The US and Sweden have both conducted a long term study to determine the effectiveness of weight loss surgery. The results are in and it appears that the surgeries save lives and produce lasting weight loss. Now that there is support for the proceedures, insurance companies may be more willing to pay for them and the guidelines may be lowered so that more people can be put under the knife. The article is available at http://www.msnbc.msn.com/id/20395008/wid/11915773?gt1=10252.
The Swedish study found that the surgery group lost 14 to 25% of their weight compared to 2% from the non-surgery group. The death rate was 5% for the surgery group and 6% for the non surgery group.
The US study took 7,000 plus surgery patients and compared them to the same number of obese people. They found the obese people by looking at height and weight on driver's licenses. After 7 years, 2.6% of the surgery patients were dead compared to 4% of the driver's license people. This study did not look at weight loss.
They also found that people who have the surgeries are more likely to die from accidents, suicide and other non-disease related deaths but they couldn't explain this phenomenom.
Before you sign up for gastric bypass, there are some problems with the studies and with the surgery. So stop and think before you go under.

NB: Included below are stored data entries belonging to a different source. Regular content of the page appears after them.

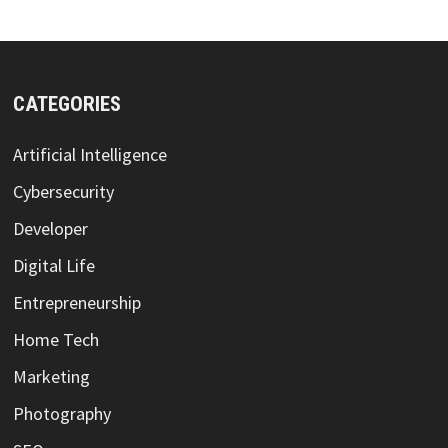
CATEGORIES
Artificial Intelligence
Cybersecurity
Developer
Digital Life
Entrepreneurship
Home Tech
Marketing
Photography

First, people undergoing weight loss surgeries are given detailed diet instruction months before they go under. They have to prove that they are willing to do what it takes to lose weight before a surgeon will cut them open. These people see a Registered Dietitian on a regular basis months before and months after. You still have to follow a rigid diet after the surgery because the stomach will grow again if you eat too much.

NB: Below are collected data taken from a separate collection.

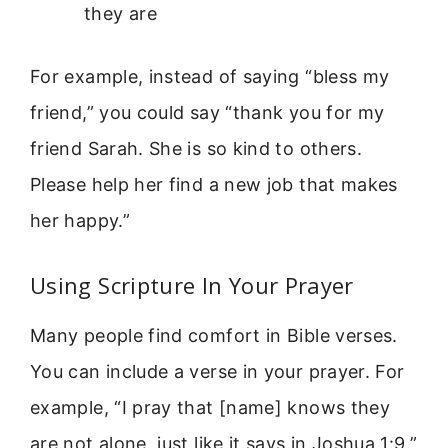
they are
For example, instead of saying “bless my
friend,” you could say “thank you for my
friend Sarah. She is so kind to others.
Please help her find a new job that makes
her happy.”
Using Scripture In Your Prayer
Many people find comfort in Bible verses.
You can include a verse in your prayer. For
example, “I pray that [name] knows they
are not alone, just like it says in Joshua 1:9.”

So what the studies are comparing is a group of committed people who have constant support to a group of people who have no support and aren't all that committed. For the study to be really good, they should have given the same diet instruction and support to the non-surgery group.
The US study is a load of crap, pardon my French. They didn't even look at weight loss and they compared the committed and supported people to people who weren't even trying to lose weight and, therefore, most likely had terrrible health habits which would explain the extra deaths.
A very strict low fat diet has to be followed for gastric bypass. After the bypass, you go on a liquid diet and gradually increase diet consistency, but the surgery and lack of nutrition leaves you open to nutrient deficiencies. These deficiencies and lack of fat and cholesterol are probably why there are more suicides and accidents in the surgery group. Low fat diets also cause gall bladder disease so you are likely to have to go under the knife again to remove the gall bladder.
A much better and safer way to lose weight is to eat whole, unprocessed foods, limit carbs (72 grams is ideal, but keep it under 120 at least) and eat lots of saturated fat. Get some exercise and limit portion sizes. This way, you get to eat food that actually tastes good, supplies your body with the nutrients it needs to stay healthy and it satisfies so you don't feel hungry again in an hour.
Also, learn to recognize the truth about who you are. You are not what you weigh and your worth as a person has nothing to do with the size of your body. And you don't need to look like the people on magazine covers. They don't even look like that, so stop believing the lies.
You are a beautiful, talented and unique individual who was created by God for a purpose. Focus on your purpose, not your weight.